Google To Announce List Of Vendors Who Will Support VP8 On May 19th

On May 19th, Google plans to announce a list of vendors in the online video ecosystem that will support VP8 on day one of Google's plan to move to an open-source video codec. Once the On2 deal was finalized, Google has been hard at work meeting with many different vendors in the online video ecosystem including video platform providers, encoding companies, hardware vendors and others to convince them to support VP8 in their product lines. So far, they have been successful in their efforts and have quite a few vendors who have agreed to support VP8 have been busy over the past few months building that support into their platforms.

In addition, I've also learned that some major content owners also plan to support VP8 soon after it becomes open-sourced and that while Google is not working directly with them, they are using the vendors in the video space to help convince them to encode to VP8. Things are going to get pretty interesting if Google continues to get vendors in the video eco-system to support VP8 and gets them to help push it to content owners.

  • mick

    Learned from who, exactly? Which audio codec do they plan to pair it with in what container? Sources please.

  • http://www.BusinessOfVideo.com Dan Rayburn

    Mick, why would I or any other media person give out sources? We are in the business of building relationships and trust so that we can get info. We lose that the moment we name sources.

  • mick

    To substantiate the report? Okay, so this one’s squarely in the rumor category at this point.

  • http://www.BusinessOfVideo.com Dan Rayburn

    I don’t need to “substantiate” it, I’ve already verified it from multiple people involved in the announcement. You’re welcome to think of it as a rumor if you like.
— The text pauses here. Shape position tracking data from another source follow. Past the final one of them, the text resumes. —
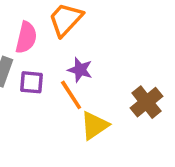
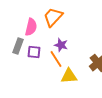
yellow triangle: (94, 125) -> (69, 76), turned 30

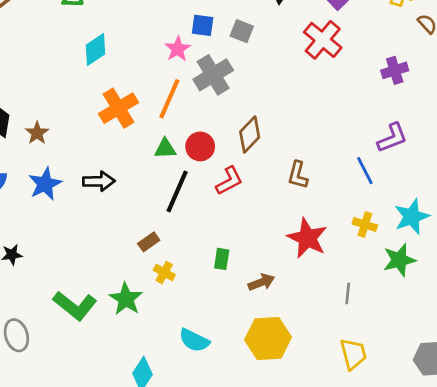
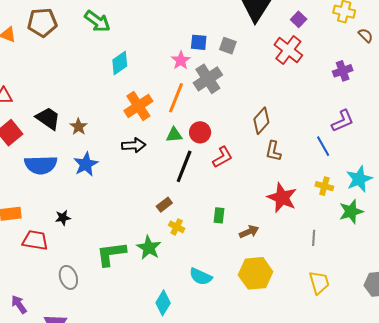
brown diamond: (250, 135) -> (261, 121), moved
black arrow: (99, 181) -> (134, 145), moved
green L-shape: (75, 306) -> (111, 254), turned 136

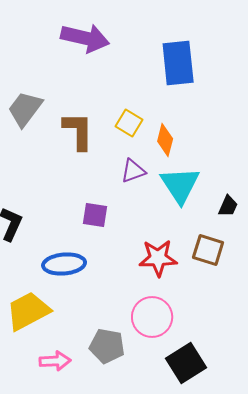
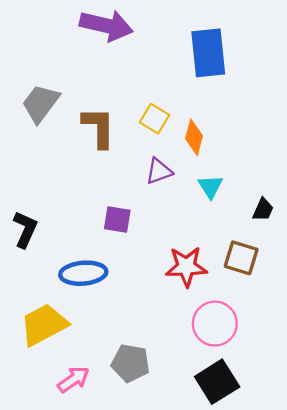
cyan triangle: (180, 185) -> (210, 187), size x0.6
pink circle: (152, 317) -> (215, 324), moved
pink arrow: (55, 361) -> (73, 379), turned -32

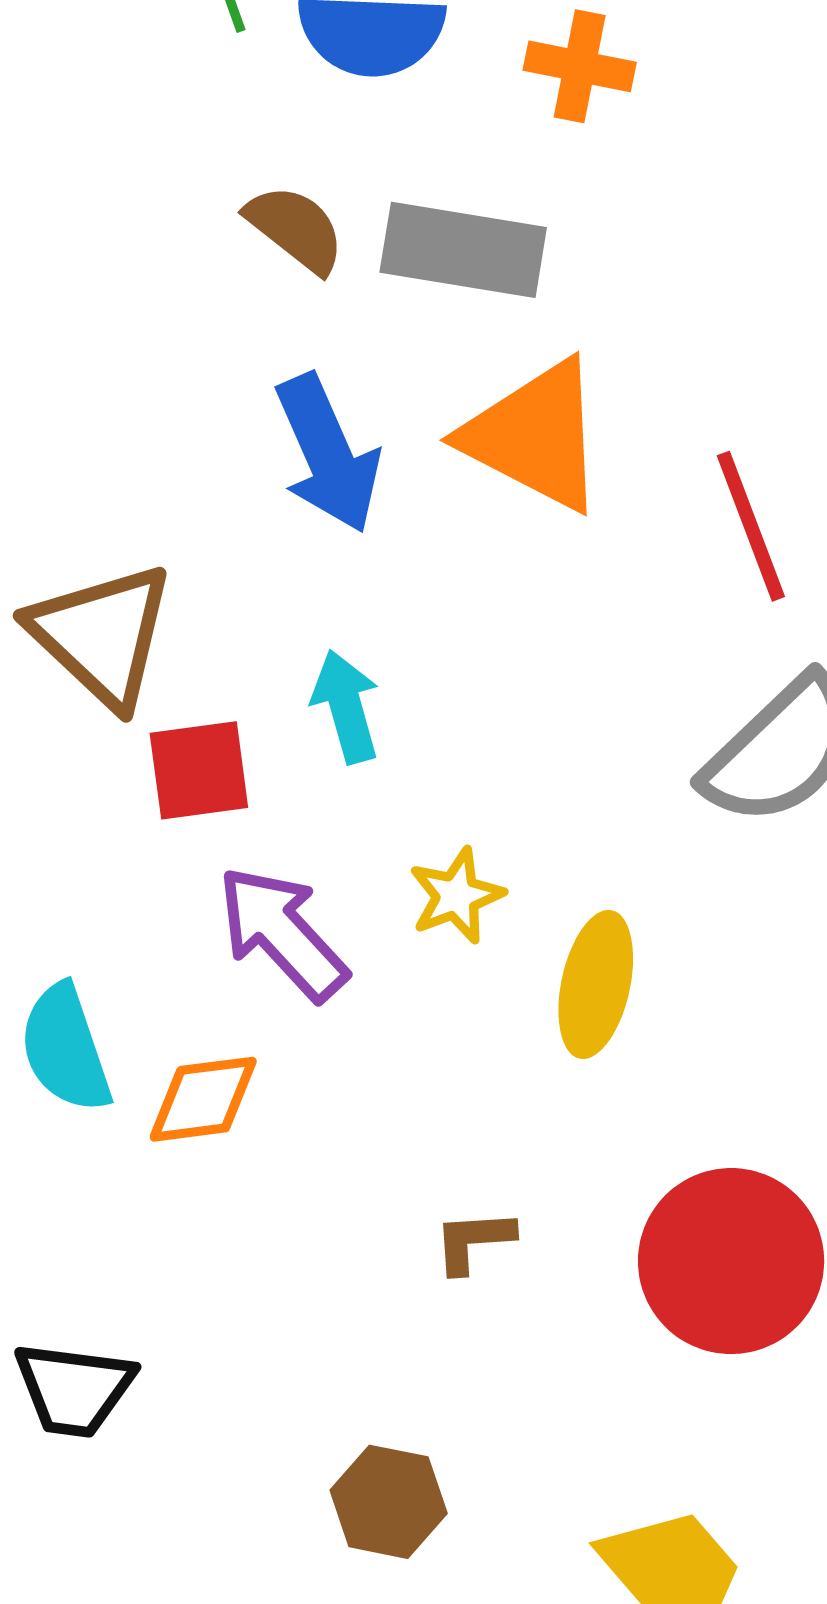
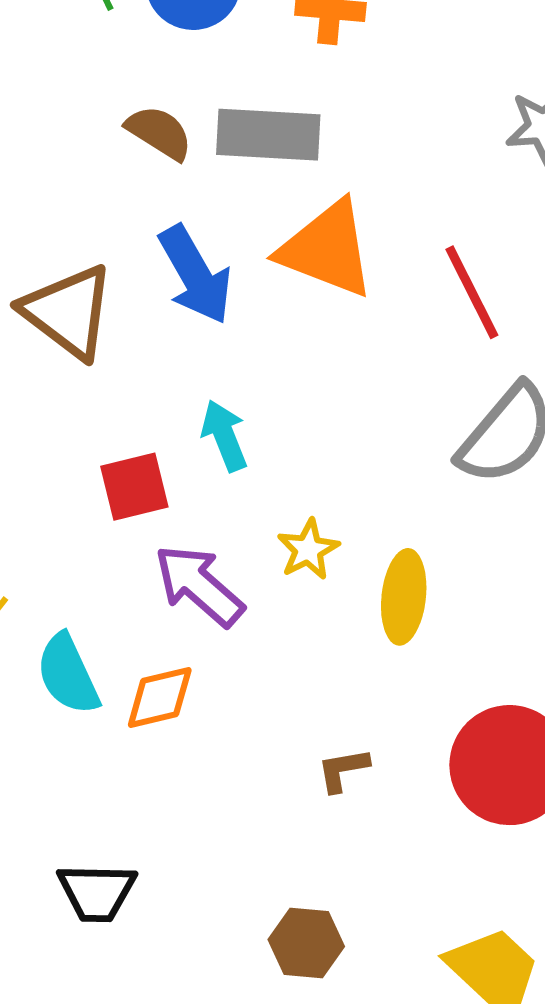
brown triangle: (102, 635) -> (68, 312), moved

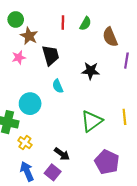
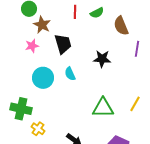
green semicircle: (85, 24) -> (97, 13), turned 32
cyan circle: (30, 104) -> (43, 78), moved
yellow line: (124, 117) -> (135, 104), turned 35
green triangle: (92, 121) -> (103, 108), turned 35

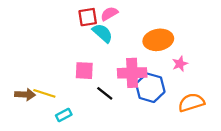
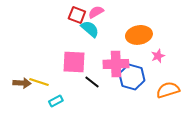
red square: (88, 17) -> (77, 15), turned 30
pink square: (84, 71) -> (74, 62), size x1.4

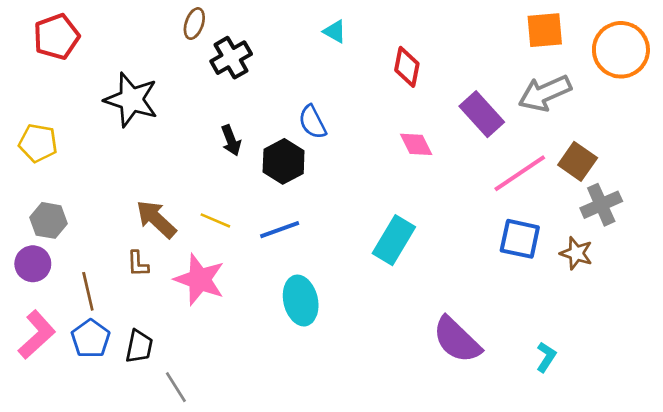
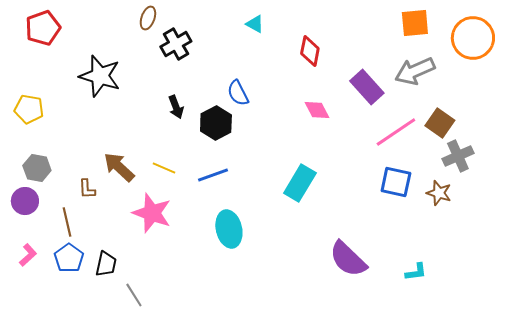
brown L-shape: (138, 264) -> (87, 189), moved
pink L-shape: (37, 335) -> (28, 255), size x0.6
cyan L-shape: (546, 357) -> (416, 272), turned 50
  • http://www.dirtyphonebook.com Sneezer

    We’re not going to be ready for the launch but when we bring video to http://www.dirtyphonebook.com I think we’re going to support alternatives to Flash. Good on Google for moving forward with this though I think they should have ignored Flash support in Android.

  • Jonathan Wilson

    For the audio codec, the most logical choice is Vorbis. patent free and just as good as MP3 and AAC.

  • http://www.webflvrecorder.net/ Record Online Video

    very interesting technical info you given in this article thanks

  • Arnoud Bos

    Nice article!
    I bet flash will support it. A big chance for Adobe to fire back at Apple who’s clearly trying to undermine the flash platform lately.
    If they manage to build it in, they can say, sure we support h264 (for years already), but now we support VP8 too, it’s all about the customer :-) Then lets see if the HTML5 tag will replace flash video on the web…. Unless HTML5 will support both too, which would be good for the customer as well.
    So good developments either way, i’m excited!